Centre for Bioinformatics, Biomarker Discovery & Information-Based Medicine, The University of Newcastle, Callaghan, Australia.
PLoS One. 2011 Mar 24;6(3):e17481. doi: 10.1371/journal.pone.0017481.
In November 2007 a study published in Nature Medicine proposed a simple test based on the abundance of 18 proteins in blood to predict the onset of clinical symptoms of Alzheimer's Disease (AD) two to six years before these symptoms manifest. Later, another study, published in PLoS ONE, showed that only five proteins (IL-1, IL-3, EGF, TNF- and G-CSF) have overall better prediction accuracy. These classifiers are based on the abundance of 120 proteins. Such values were standardised by a Z-score transformation, which means that their values are relative to the average of all others.
The original datasets from the Nature Medicine paper are further studied using methods from combinatorial optimisation and Information Theory.
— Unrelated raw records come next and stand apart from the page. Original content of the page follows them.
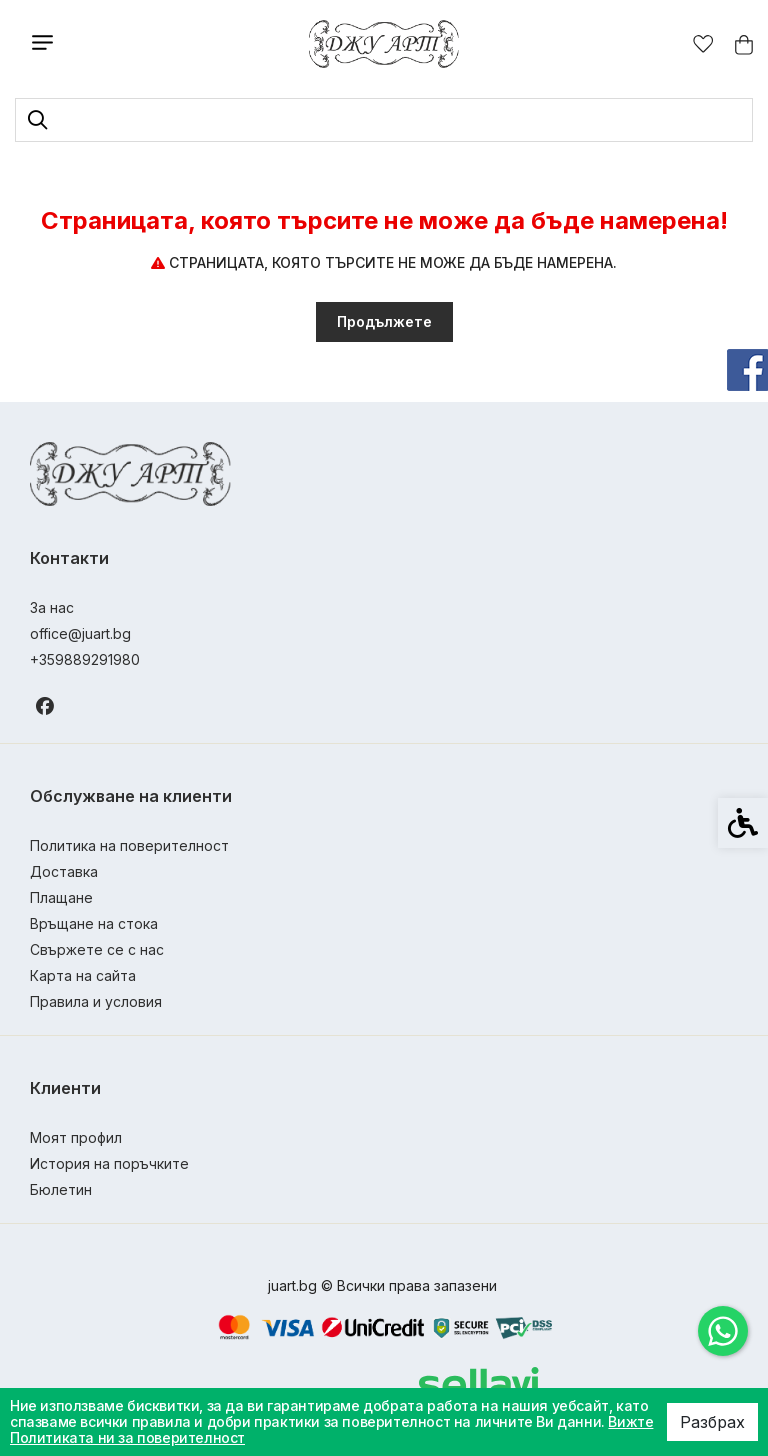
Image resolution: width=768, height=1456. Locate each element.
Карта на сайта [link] (83, 975)
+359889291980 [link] (85, 659)
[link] (723, 1331)
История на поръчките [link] (109, 1163)
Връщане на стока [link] (94, 923)
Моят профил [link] (76, 1137)
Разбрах (712, 1422)
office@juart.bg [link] (80, 633)
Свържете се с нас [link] (97, 949)
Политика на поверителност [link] (129, 845)
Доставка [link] (64, 871)
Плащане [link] (61, 897)
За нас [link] (52, 607)
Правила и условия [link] (96, 1001)
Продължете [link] (384, 321)
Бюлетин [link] (61, 1189)
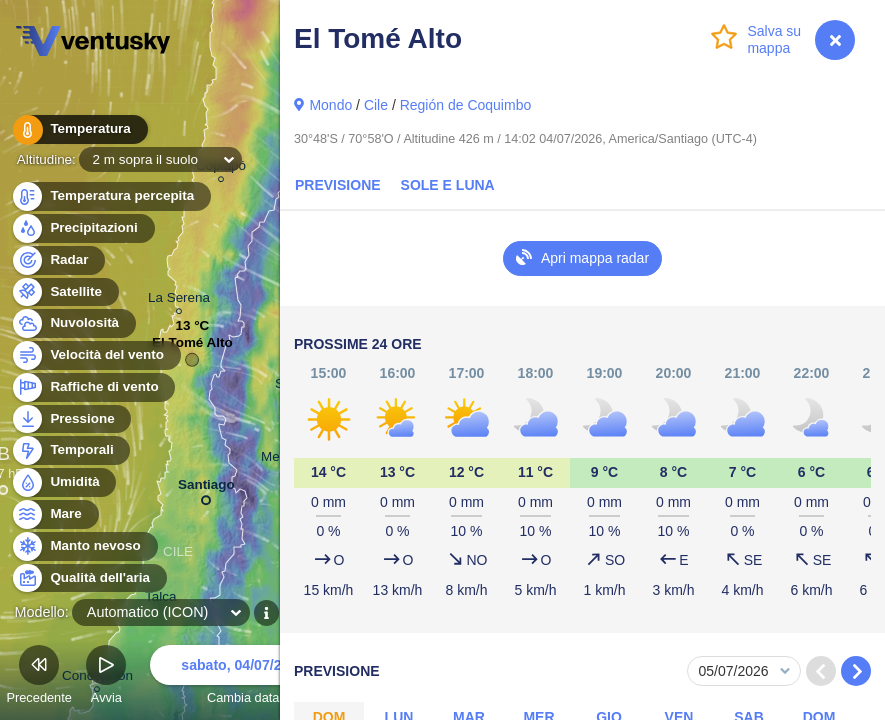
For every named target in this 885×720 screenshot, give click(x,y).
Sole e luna (448, 185)
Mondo (330, 105)
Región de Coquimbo (466, 105)
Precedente (38, 677)
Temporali (70, 450)
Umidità (63, 482)
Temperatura (79, 129)
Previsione (338, 185)
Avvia (106, 677)
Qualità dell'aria (88, 578)
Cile (376, 105)
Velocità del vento (95, 355)
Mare (54, 514)
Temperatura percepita (110, 196)
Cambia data (243, 677)
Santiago (206, 488)
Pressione (71, 419)
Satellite (64, 292)
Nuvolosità (73, 323)
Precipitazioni (82, 228)
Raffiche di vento (93, 387)
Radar (58, 260)
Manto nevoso (84, 546)
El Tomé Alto (192, 347)
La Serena (179, 300)
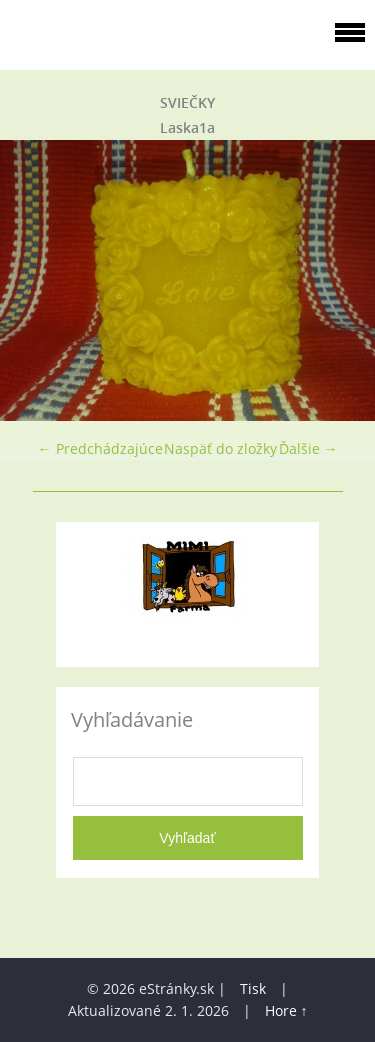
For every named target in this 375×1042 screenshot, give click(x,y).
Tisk (253, 988)
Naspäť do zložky (220, 448)
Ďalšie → (308, 448)
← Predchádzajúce (100, 448)
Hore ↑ (286, 1010)
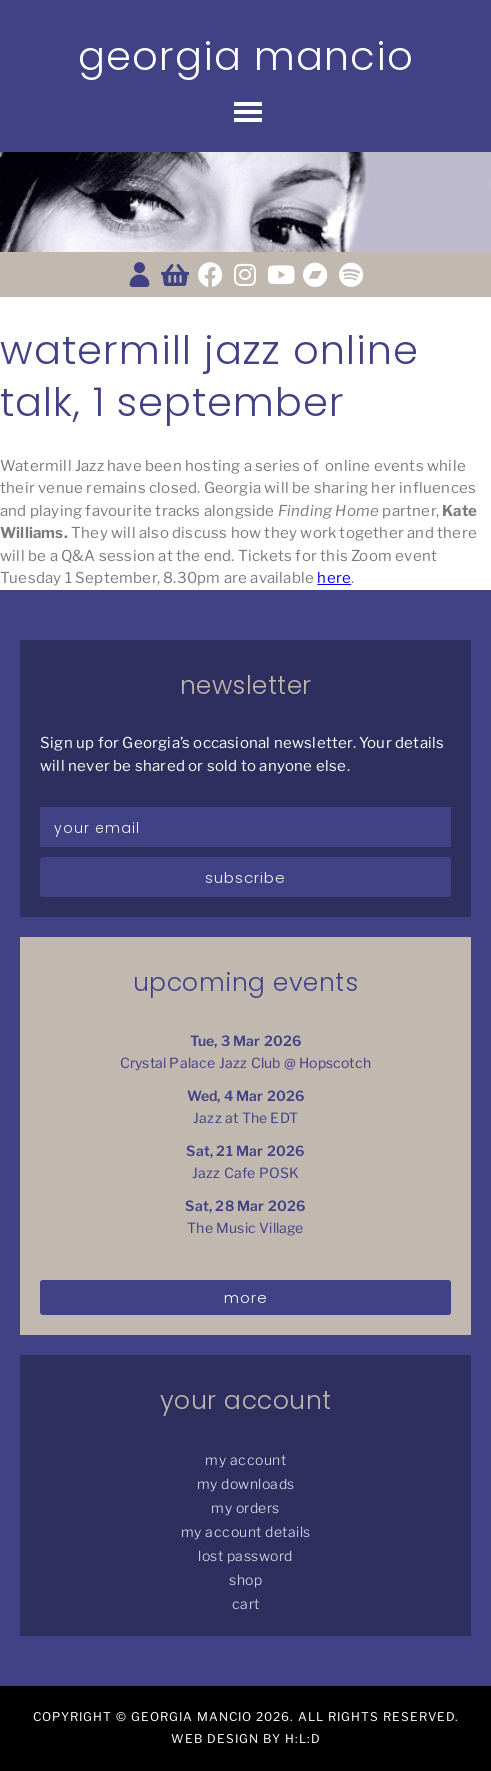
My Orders (245, 1507)
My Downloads (246, 1483)
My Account (245, 1459)
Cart (246, 1603)
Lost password (245, 1555)
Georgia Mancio (246, 56)
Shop (245, 1579)
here (334, 578)
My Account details (246, 1531)
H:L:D (303, 1738)
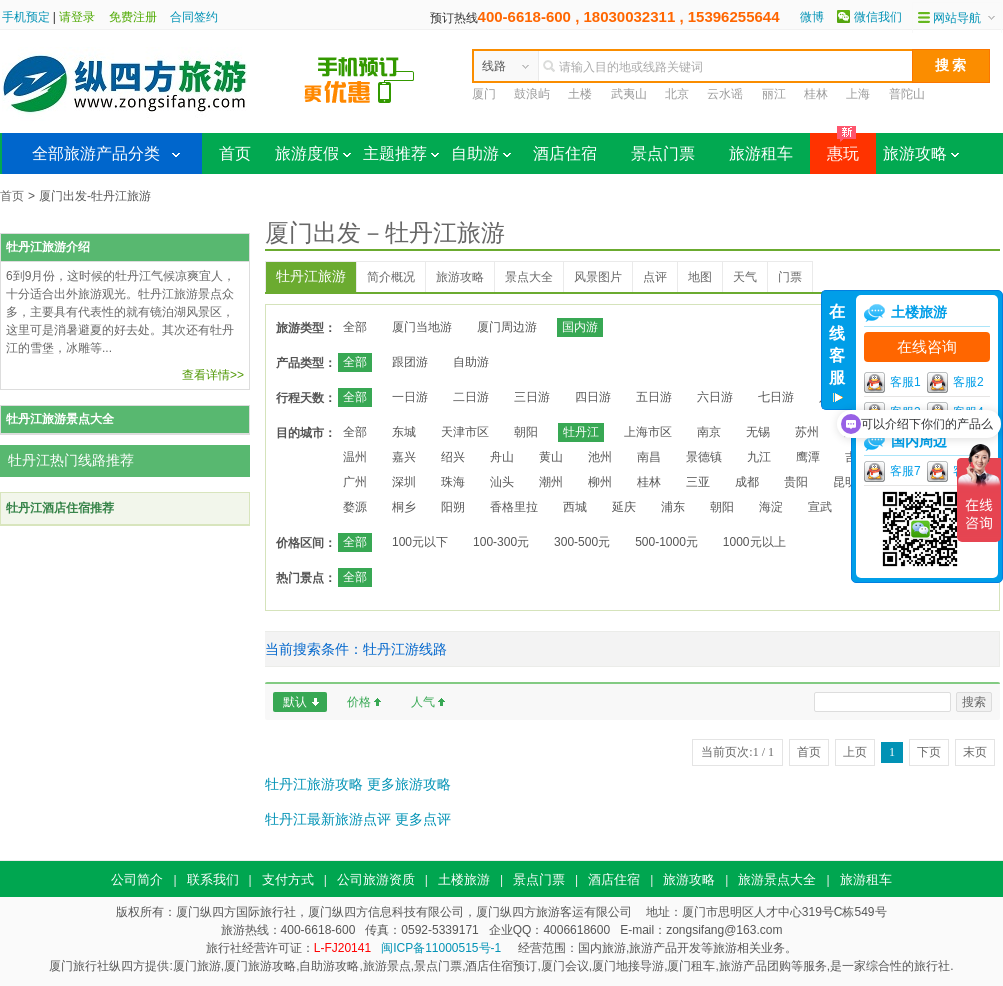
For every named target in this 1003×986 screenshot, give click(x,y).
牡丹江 (581, 432)
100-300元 (501, 542)
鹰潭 (808, 457)
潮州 (551, 482)
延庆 (624, 507)
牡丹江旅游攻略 (314, 784)
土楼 (580, 94)
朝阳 (526, 432)
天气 (745, 277)
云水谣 (725, 94)
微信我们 (878, 17)
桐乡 (404, 507)
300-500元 (582, 542)
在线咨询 (927, 347)
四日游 (593, 397)
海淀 (771, 507)
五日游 (654, 397)
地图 (700, 277)
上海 (858, 94)
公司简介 (137, 879)
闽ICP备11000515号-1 (441, 948)
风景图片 (598, 277)
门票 (790, 277)
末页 (975, 752)
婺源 (355, 507)
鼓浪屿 (532, 94)
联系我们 (213, 879)
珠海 (453, 482)
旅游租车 (761, 153)
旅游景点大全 (777, 879)
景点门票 (663, 153)
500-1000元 (666, 542)
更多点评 (423, 819)
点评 (655, 277)
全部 (355, 327)
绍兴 (453, 457)
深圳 (404, 482)
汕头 (502, 482)
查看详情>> (213, 375)
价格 (359, 702)
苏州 (807, 432)
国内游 (580, 327)
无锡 (758, 432)
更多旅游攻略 (409, 784)
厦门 (484, 94)
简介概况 (391, 277)
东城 (404, 432)
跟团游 (410, 362)
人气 (423, 702)
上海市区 (648, 432)
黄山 (551, 457)
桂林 (816, 94)
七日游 (776, 397)
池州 (600, 457)
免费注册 (133, 17)
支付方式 (288, 879)
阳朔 (453, 507)
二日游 (471, 397)
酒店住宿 (565, 153)
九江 (759, 457)
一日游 (410, 397)
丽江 (774, 94)
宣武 (820, 507)
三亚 (698, 482)
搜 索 (951, 65)
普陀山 (907, 94)
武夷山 (629, 94)
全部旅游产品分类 (96, 153)
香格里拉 (514, 507)
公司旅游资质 (376, 879)
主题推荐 (401, 153)
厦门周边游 (507, 327)
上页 (855, 752)
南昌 (649, 457)
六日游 (715, 397)
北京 (677, 94)
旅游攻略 (921, 153)
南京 (709, 432)
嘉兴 (404, 457)
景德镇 (704, 457)
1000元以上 (754, 542)
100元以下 (420, 542)
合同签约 (194, 17)
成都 (747, 482)
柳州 (600, 482)
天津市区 (465, 432)
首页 (235, 153)
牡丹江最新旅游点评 (328, 819)
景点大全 (529, 277)
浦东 (673, 507)
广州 (355, 482)
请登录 (77, 17)
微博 (812, 17)
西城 (575, 507)
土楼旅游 (464, 879)
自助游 (481, 153)
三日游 (532, 397)
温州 (355, 457)
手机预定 (26, 17)
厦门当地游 (422, 327)
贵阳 (796, 482)
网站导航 (957, 18)
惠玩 (834, 147)
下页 (929, 752)
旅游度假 (313, 153)
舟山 (502, 457)
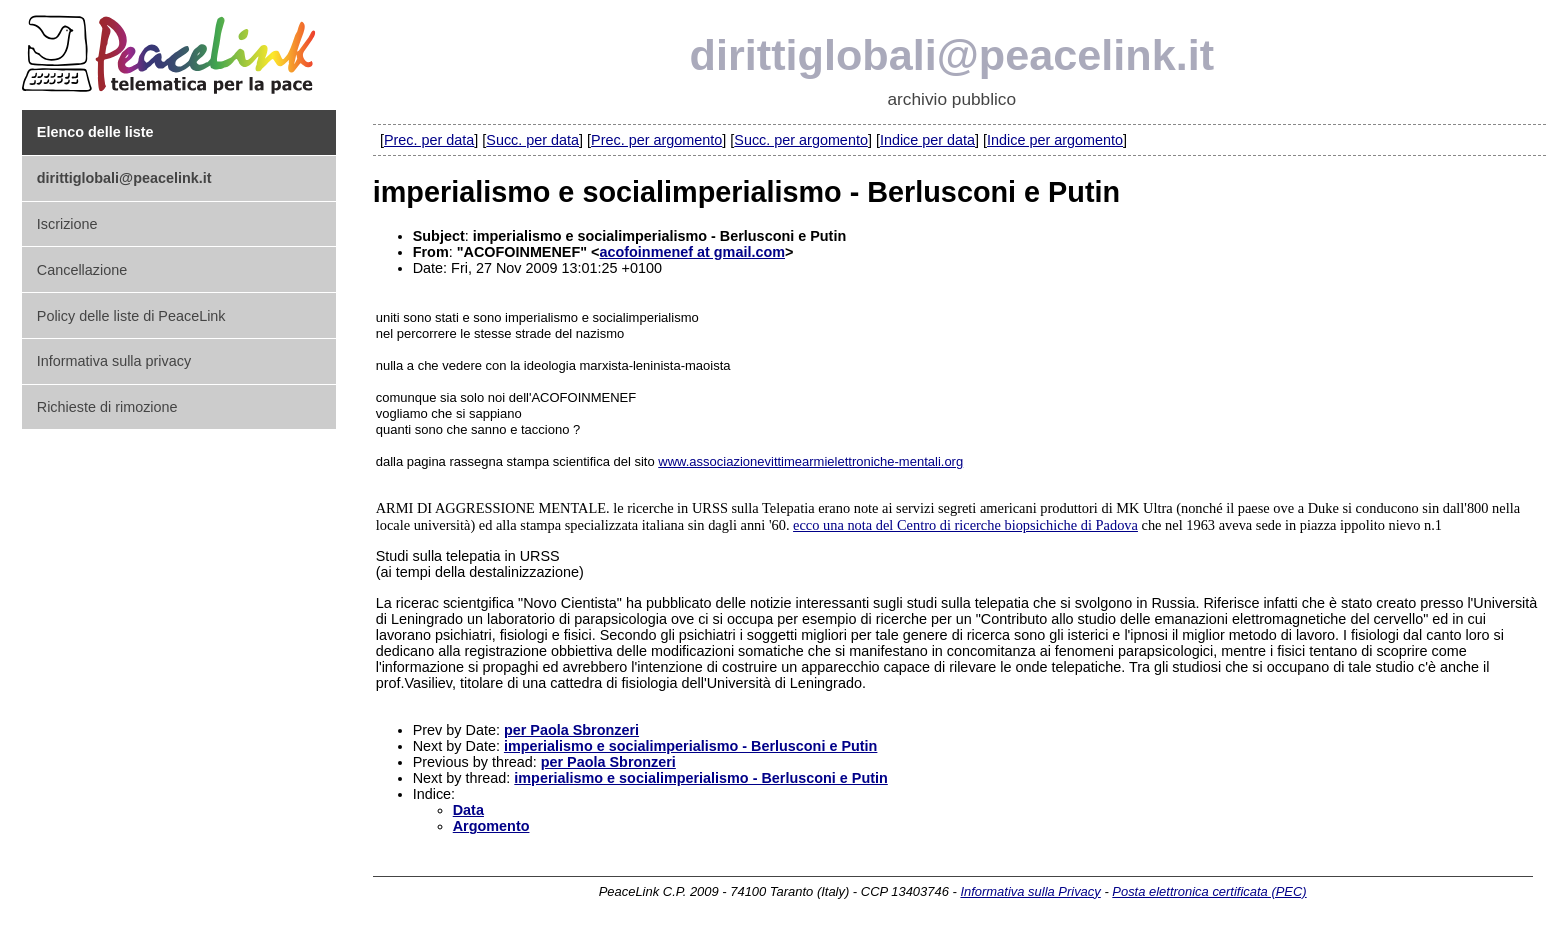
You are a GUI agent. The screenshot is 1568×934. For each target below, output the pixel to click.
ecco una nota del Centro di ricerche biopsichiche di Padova (965, 525)
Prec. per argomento (656, 140)
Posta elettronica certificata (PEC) (1209, 891)
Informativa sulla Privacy (1030, 891)
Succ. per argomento (801, 140)
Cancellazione (82, 270)
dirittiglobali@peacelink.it (952, 55)
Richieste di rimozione (107, 407)
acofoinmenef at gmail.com (692, 252)
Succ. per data (532, 140)
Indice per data (927, 140)
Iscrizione (67, 224)
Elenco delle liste (95, 132)
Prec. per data (429, 140)
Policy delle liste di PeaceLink (131, 316)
We expand the original dataset by also including all pair-wise differences of z-score values of the original dataset ("metafeatures"). Using an exact algorithm to solve the resulting Feature Set problem, used to tackle the feature selection problem, we found signatures that contain either only features, metafeatures or both, and evaluated their predictive performance on the independent test set.
It was possible to show that a specific pattern of cell signalling imbalance in blood plasma has valuable information to distinguish between NDC and AD samples. The obtained signatures were able to predict AD in patients that already had a Mild Cognitive Impairment (MCI) with up to 84% of sensitivity, while maintaining also a strong prediction accuracy of 90% on a independent dataset with Non Demented Controls (NDC) and AD samples. The novel biomarkers uncovered with this method now confirms ANG-2, IL-11, PDGF-BB, CCL15/MIP-1; and supports the joint measurement of other signalling proteins not previously discussed: GM-CSF, NT-3, IGFBP-2 and VEGF-B.
2007 年 11 月,《自然医学》杂志发表的一项研究提出了一种基于血液中 18 种蛋白质丰度的简单测试方法,可在出现阿尔茨海默病(AD)临床症状前 2 至 6 年预测其发病。后来,另一项发表在《公共科学图书馆·综合》杂志上的研究表明,只有 5 种蛋白质(IL-1、IL-3、EGF、TNF-α 和 G-CSF)具有整体更好的预测准确性。这些分类器基于 120 种蛋白质的丰度。这些值通过 Z 分数变换进行标准化,这意味着它们的值相对于所有其他值的平均值。
进一步使用组合优化和信息论方法研究来自《自然医学》论文的原始数据集。我们通过还包括原始数据集的 Z 分数值的所有两两差异(元特征)来扩展原始数据集。使用精确算法来解决由此产生的特征集问题,用于解决特征选择问题,我们找到了仅包含特征、元特征或两者的特征签名,并在独立测试集上评估其预测性能。
证明了血液中特定的细胞信号失衡模式具有区分 NDC 和 AD 样本的有价值信息。获得的特征签名能够以高达 84%的灵敏度预测已经患有轻度认知障碍(MCI)的 AD 患者,同时在具有非痴呆对照(NDC)和 AD 样本的独立数据集上保持 90%的强预测准确性。该方法发现的新型生物标志物现在证实了 ANG-2、IL-11、PDGF-BB、CCL15/MIP-1;并支持以前未讨论的其他信号蛋白的联合测量:GM-CSF、NT-3、IGFBP-2 和 VEGF-B。